Below is some data; print it all back exactly.

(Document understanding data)
***

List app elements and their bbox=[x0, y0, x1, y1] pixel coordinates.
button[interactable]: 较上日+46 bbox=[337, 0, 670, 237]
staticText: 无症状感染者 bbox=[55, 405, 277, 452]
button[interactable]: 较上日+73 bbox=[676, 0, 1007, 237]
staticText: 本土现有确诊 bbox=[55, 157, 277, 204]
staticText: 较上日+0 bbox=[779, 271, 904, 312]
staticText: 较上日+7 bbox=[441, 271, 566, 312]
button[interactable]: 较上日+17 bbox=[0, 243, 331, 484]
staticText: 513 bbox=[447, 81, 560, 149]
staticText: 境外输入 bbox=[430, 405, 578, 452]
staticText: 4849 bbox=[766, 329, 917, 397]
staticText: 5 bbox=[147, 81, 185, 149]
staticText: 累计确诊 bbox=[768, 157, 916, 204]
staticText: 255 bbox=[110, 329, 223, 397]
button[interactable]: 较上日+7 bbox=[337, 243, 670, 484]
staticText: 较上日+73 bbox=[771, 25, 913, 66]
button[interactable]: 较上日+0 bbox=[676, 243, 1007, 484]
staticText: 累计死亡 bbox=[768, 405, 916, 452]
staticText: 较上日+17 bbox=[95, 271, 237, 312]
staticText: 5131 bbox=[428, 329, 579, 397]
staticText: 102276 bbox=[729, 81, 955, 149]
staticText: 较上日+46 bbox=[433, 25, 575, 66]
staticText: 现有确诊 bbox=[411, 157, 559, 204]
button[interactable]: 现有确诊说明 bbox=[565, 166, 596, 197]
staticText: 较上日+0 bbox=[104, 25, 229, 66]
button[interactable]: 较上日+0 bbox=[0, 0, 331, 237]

***

REPLY ->
List app elements and their bbox=[x0, y0, x1, y1] pixel coordinates.
button[interactable]: 较上日+46 bbox=[337, 0, 670, 237]
staticText: 无症状感染者 bbox=[55, 405, 277, 452]
button[interactable]: 较上日+73 bbox=[676, 0, 1007, 237]
staticText: 本土现有确诊 bbox=[55, 157, 277, 204]
staticText: 较上日+0 bbox=[779, 271, 904, 312]
staticText: 较上日+7 bbox=[441, 271, 566, 312]
button[interactable]: 较上日+17 bbox=[0, 243, 331, 484]
staticText: 513 bbox=[447, 81, 560, 149]
staticText: 境外输入 bbox=[430, 405, 578, 452]
staticText: 4849 bbox=[766, 329, 917, 397]
staticText: 5 bbox=[147, 81, 185, 149]
staticText: 累计确诊 bbox=[768, 157, 916, 204]
staticText: 255 bbox=[110, 329, 223, 397]
button[interactable]: 较上日+7 bbox=[337, 243, 670, 484]
staticText: 较上日+73 bbox=[771, 25, 913, 66]
button[interactable]: 较上日+0 bbox=[676, 243, 1007, 484]
staticText: 累计死亡 bbox=[768, 405, 916, 452]
staticText: 较上日+17 bbox=[95, 271, 237, 312]
staticText: 5131 bbox=[428, 329, 579, 397]
staticText: 102276 bbox=[729, 81, 955, 149]
staticText: 较上日+46 bbox=[433, 25, 575, 66]
staticText: 现有确诊 bbox=[411, 157, 559, 204]
button[interactable]: 现有确诊说明 bbox=[565, 166, 596, 197]
staticText: 较上日+0 bbox=[104, 25, 229, 66]
button[interactable]: 较上日+0 bbox=[0, 0, 331, 237]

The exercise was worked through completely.